In 2013, SCE received regulatory approval to calculate utility user fees after applying the rebate – rather than before — reducing the amount of taxes local governments receive.
For typical customers, that amounts to two or three dollars a month, making it difficult for agencies to quickly catch the reduction, said Michael Colantuono, whose Pasadena law firm, Colantuono, Highsmith & Watley, is representing Torrance.
That was until 2018, when Eric Tsao, the now-retired Torrance finance director, noticed the reduction in his city. Torrance demanded repayment, was rebuffed by Edison and filed suit the following year.
For Torrance, which has several companies that consume massive amounts of energy, the total reduction in revenue was significant.
Torrance, for example, has already sought to recoup the lost revenue from its four largest electricity users, with some success.
ExxonMobil, the former owner of the Torrance Refinery, the biggest user of electricity in the city, recently wired a check for $433,710, Colantuono said, and a company that supplies industrial gases paid about $17,000.
And, in general, utility user fees can be an important part of local budgets statewide. Take, for example, Whittier, which is part of a coalition involved in a separate SCE lawsuit. Utility user taxes there – not just electricity — are estimated to be $6.8 million for the current fiscal year, said Assistant City Manager Shannon DeLong.
“The UUT,” DeLong said, “helps to fund parks, safety and essential services to residents, businesses and property owners in Whittier.”
Colantuono, for his part, has filed two separate lawsuits — against SCE, and Pacific Gas and Electric — on behalf of a coalition of cities and counties in those companies’ service areas, based on the Torrance lawsuit. The second Edison lawsuit includes a coalition of more than 40 cities, most from Southern California. That coalition includes Carson, Gardena, Hermosa Beach, Lawndale and Whittier.
But those suits are on hold, pending a final resolution in the Torrance case.
Local governments, however, may face challenges to recouping the money — even if they ultimately prevail in court.

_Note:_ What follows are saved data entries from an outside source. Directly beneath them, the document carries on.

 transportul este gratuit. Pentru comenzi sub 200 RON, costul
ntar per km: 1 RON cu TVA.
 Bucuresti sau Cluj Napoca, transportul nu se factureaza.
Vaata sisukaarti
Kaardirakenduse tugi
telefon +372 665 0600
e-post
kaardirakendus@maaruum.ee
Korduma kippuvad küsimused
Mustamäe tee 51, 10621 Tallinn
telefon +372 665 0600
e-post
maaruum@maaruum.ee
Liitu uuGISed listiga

That’s because, under the appellate ruling in the Torrance case, they may have to get the money from customers. The potential underpayment also dates back several years and typical customers wouldn’t know they didn’t pay enough in taxes, Colantuono said.
“It’s not going to be practical or perhaps politically wise to go chase small amounts from every electricity user,” he said. “You don’t go chase $25 with a lawyer.”

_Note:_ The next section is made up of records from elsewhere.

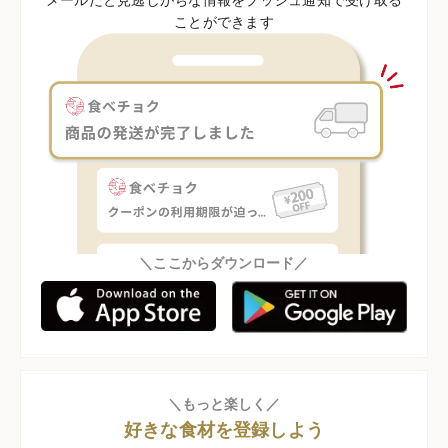
ことができます
＼ここからダウンロード／
＼もっと楽しく／
好きな食材を登録しよう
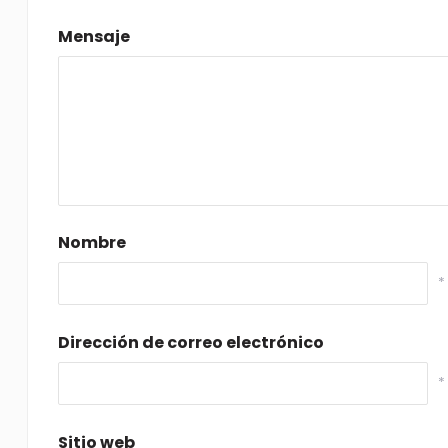
Mensaje
Nombre
*
Dirección de correo electrónico
*
Sitio web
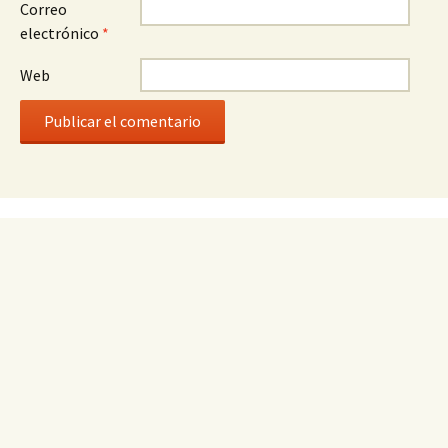
Correo
electrónico
*
Web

Torrance, for example, has yet to determine how it will try to get the unpaid portion of taxes from all of its energy consumers.

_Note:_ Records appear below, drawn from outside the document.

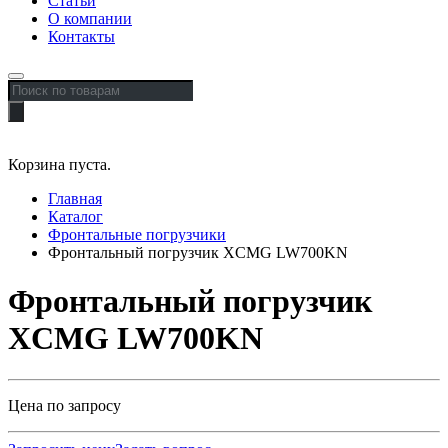
Статьи
О компании
Контакты
Поиск
товаров
Корзина пуста.
Главная
Каталог
Фронтальные погрузчики
Фронтальный погрузчик XCMG LW700KN
Фронтальный погрузчик
XCMG LW700KN
Цена по запросу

And it’s too early for other cities to say what they will do as well.
Hermosa Beach’s city attorney, for example, said that while the coastal town is staying up-to-date on the litigation, the City Council will ultimately have to decide on the next steps.
DeLong, in Whittier, said the same – though she added that the Torrance decision was crucial.
“Having this clarity from the court on the proper collection of the UUT,” she said, “is important moving forward.”
Colantuono, meanwhile, seemed to focus more on the largest energy consumers, who benefit most from the tax reduction.
“This scheme costs Edison nothing,” he said, “and allows it to reward its largest customers and to subsidize the price of its service, encouraging more power use in a state trying to conserve.”
Edison spokesman David Song, though, pushed back on that notion.
The utility company will continue ensuring “climate credits” – in other words, the rebates – get distributed to “customers in a fair and equitable manner,” he said.
“The company is committed to protecting its customers,” Song said, “from unnecessary costs that detract from the state’s goal to reduce harmful carbon emissions and a transition to a clean energy future.”